WHAT TO DO: Where the word "enfront" occurs in a line of the listing, please copy the line.
::::::::
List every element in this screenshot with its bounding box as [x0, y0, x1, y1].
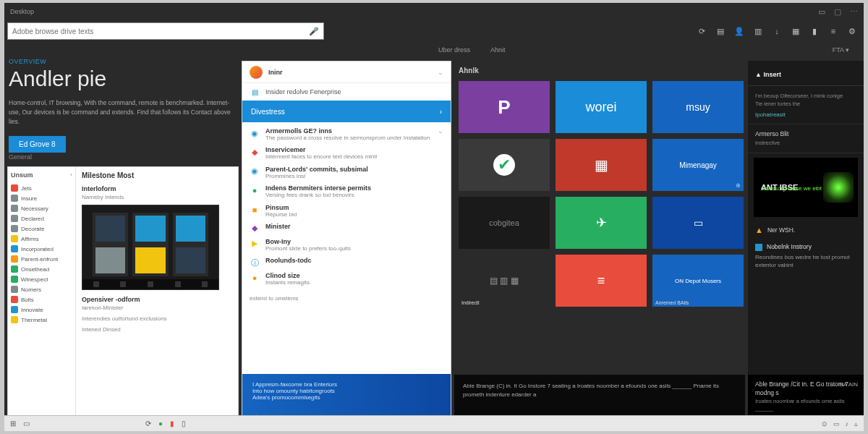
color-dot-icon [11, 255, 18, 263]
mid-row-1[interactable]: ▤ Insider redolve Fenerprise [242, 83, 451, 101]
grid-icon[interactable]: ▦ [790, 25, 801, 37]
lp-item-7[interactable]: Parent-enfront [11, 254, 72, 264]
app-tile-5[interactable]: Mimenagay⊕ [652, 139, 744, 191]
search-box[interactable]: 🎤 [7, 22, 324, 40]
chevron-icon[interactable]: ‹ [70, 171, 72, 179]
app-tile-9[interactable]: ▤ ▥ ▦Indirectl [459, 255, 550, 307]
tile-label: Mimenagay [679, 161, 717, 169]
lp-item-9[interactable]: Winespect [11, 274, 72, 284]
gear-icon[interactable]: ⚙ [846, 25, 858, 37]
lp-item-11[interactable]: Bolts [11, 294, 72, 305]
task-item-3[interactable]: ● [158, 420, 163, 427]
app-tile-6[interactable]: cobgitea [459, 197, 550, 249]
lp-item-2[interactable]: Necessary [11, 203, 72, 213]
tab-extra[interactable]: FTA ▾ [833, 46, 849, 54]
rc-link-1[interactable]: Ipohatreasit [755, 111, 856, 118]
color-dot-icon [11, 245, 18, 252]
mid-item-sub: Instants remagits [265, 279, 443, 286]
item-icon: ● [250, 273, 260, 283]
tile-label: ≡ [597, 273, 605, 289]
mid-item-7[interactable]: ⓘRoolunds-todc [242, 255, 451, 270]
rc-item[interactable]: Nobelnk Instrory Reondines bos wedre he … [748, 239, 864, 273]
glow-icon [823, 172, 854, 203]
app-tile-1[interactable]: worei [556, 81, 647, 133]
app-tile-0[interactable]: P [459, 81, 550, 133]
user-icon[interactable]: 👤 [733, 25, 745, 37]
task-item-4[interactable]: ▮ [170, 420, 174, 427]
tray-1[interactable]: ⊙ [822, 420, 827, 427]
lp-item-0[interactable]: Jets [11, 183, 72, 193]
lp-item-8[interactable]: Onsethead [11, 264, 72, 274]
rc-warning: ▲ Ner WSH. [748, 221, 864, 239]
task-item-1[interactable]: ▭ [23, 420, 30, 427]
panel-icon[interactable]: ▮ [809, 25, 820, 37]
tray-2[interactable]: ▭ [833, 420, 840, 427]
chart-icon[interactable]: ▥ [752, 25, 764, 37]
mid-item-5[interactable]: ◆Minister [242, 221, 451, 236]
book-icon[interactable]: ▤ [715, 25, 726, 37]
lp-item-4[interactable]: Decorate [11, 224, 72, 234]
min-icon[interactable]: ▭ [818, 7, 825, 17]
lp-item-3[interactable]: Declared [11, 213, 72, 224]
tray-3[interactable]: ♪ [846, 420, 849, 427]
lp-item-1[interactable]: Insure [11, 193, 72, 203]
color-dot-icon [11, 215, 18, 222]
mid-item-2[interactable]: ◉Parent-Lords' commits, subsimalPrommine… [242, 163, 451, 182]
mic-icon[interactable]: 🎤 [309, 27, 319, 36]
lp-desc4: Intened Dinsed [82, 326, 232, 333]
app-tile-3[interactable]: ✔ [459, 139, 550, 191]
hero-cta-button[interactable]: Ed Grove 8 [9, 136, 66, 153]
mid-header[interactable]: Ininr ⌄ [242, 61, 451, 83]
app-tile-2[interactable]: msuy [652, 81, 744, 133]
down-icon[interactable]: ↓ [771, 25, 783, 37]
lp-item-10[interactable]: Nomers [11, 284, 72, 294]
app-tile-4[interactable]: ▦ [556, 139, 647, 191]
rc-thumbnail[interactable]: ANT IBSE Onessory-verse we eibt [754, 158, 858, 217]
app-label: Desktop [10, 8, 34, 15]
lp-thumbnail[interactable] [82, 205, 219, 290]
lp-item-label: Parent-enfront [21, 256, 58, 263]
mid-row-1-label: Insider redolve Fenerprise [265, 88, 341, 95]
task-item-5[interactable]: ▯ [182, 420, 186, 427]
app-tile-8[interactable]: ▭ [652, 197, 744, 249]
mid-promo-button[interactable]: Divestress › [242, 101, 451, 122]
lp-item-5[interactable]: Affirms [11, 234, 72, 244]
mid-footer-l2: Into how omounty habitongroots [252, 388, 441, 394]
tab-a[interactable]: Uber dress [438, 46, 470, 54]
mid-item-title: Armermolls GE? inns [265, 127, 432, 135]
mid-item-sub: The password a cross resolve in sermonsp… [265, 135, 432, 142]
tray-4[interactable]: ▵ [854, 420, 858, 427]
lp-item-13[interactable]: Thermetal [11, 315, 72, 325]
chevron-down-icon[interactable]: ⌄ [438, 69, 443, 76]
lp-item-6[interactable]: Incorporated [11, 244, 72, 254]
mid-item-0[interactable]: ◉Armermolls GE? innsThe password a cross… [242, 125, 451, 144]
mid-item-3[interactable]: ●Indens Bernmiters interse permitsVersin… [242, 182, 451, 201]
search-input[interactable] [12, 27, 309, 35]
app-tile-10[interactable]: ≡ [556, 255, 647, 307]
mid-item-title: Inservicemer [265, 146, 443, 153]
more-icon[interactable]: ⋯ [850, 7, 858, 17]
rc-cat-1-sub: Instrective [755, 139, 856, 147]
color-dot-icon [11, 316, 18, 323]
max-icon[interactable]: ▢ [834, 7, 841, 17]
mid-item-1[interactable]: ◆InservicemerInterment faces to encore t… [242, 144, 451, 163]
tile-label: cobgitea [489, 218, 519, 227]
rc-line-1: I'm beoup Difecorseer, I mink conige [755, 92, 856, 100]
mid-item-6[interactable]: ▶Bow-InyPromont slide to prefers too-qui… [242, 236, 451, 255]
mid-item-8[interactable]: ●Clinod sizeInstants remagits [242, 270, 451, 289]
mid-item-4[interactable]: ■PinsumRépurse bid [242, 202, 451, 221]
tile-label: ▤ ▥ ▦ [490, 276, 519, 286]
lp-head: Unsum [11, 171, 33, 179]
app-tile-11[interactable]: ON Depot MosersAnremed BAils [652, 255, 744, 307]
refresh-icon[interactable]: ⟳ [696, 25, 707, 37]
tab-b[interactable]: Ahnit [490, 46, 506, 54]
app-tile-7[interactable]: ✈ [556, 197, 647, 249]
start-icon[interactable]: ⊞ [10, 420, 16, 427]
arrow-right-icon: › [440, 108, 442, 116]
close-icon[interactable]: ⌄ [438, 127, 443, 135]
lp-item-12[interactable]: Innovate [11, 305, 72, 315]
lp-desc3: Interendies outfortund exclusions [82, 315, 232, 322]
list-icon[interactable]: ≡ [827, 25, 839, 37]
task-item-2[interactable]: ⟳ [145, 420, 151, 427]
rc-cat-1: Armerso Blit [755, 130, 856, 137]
::::::::
EXERCISE OUTPUT:
lp-item-7[interactable]: Parent-enfront [11, 254, 72, 264]
lp-item-label: Parent-enfront [21, 256, 58, 263]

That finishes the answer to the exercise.